Gertz continues in his May 28th Article:

The militarization of federal agencies, under little-known statues that permit deputization of security officials, comes as the White House has launched verbal attacks on private citizens’ ownership of firearms despite the fact that most gun owners are law-abiding citizens.

President Obama stated at the National Defense University a year ago: “I do not believe it would be constitutional for the government to target and kill any U.S. citizen — with a drone or with a shotgun — without due process, nor should any president deploy armed drones over U.S. soil.”

A Pentagon official who defended the directive said it was signed in December 2010 after four years of thorough consultations within the Pentagon and with other federal agencies The 2010 directive replaced several previously published directives in 1980, 1991, and 1993. The last time military forces were used to quell civil unrest was 1906 following the San Francisco earthquake to protect the federal mint and restore order in the city.

The official said: “I suppose that in a very extreme case, one can imagine a combination of natural and man-made disasters that result in the cascading failure of communication infrastructure, or some electro-magnetic pulse that shuts down all electronic communication.”

“In the event that it should happen in today’s day and age, we would want our senior military leaders in the field to do all they can to assist their fellow Americans to prevent significant loss of life or malicious destruction of property and to protect federal property or federal governmental functions,” the official said.”

So not only has the regime assumed the authority to disappear Americans without trial or Habeas Corpus under the Congress-passed National Defense Authorization Act, it has assumed under a simple DoD secretary’s signature the authority — and granted it to military commanders — to attack Americans with wanton force if it determines they are a threat.

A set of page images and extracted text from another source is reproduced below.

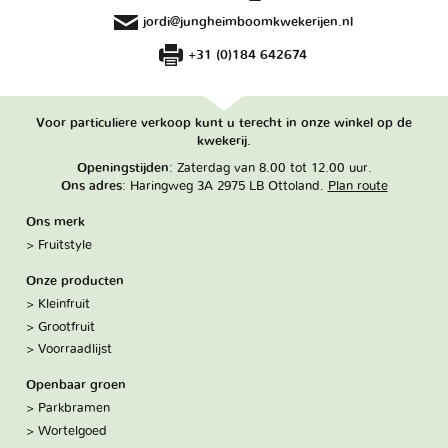
jordi@jungheimboomkwekerijen.nl
+31 (0)184 642674
Voor particuliere verkoop kunt u terecht in onze winkel op de
kwekerij.
Openingstijden
: Zaterdag van 8.00 tot 12.00 uur.
Ons adres
: Haringweg 3A 2975 LB Ottoland.
Plan route
Ons merk
Fruitstyle
Onze producten
Kleinfruit
Grootfruit
Voorraadlijst
Openbaar groen
Parkbramen
Wortelgoed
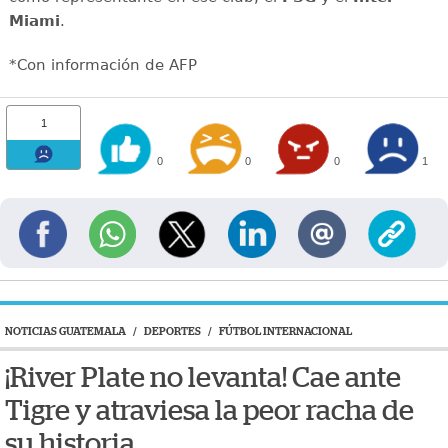
Miami
.
*Con información de AFP
1
0
0
0
1
NOTICIAS GUATEMALA
/
DEPORTES
/
FÚTBOL INTERNACIONAL
¡River Plate no levanta! Cae ante
Tigre y atraviesa la peor racha de
su historia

And the second most powerful man in American government, Senate Majority Leader Harry Reid, has called Bundy supporters “domestic terrorists,” which crosses the threshold needed by the NDAA and the directive to deploy force against Americans standing up to government abuse and overreach.

We have come a long way distant from the basic concepts of our Founders belief in life, liberty and the pursuit of happiness. Over the years presidents and Congress have been chipping away at our basic rights. In the last 100 years under the egis of Woodrow Wilson’s administrative state. Today the Department of the Interior’s Bureau of Land Management (once the General Land Office staffed by land surveyors and cartographers) now has SWAT teams and the EPA has the power to control the use of your land if they consider the puddle in your back yard should be environmentally protected as a wetland. This is the totality of the fourth branch of our government — the Administrative State.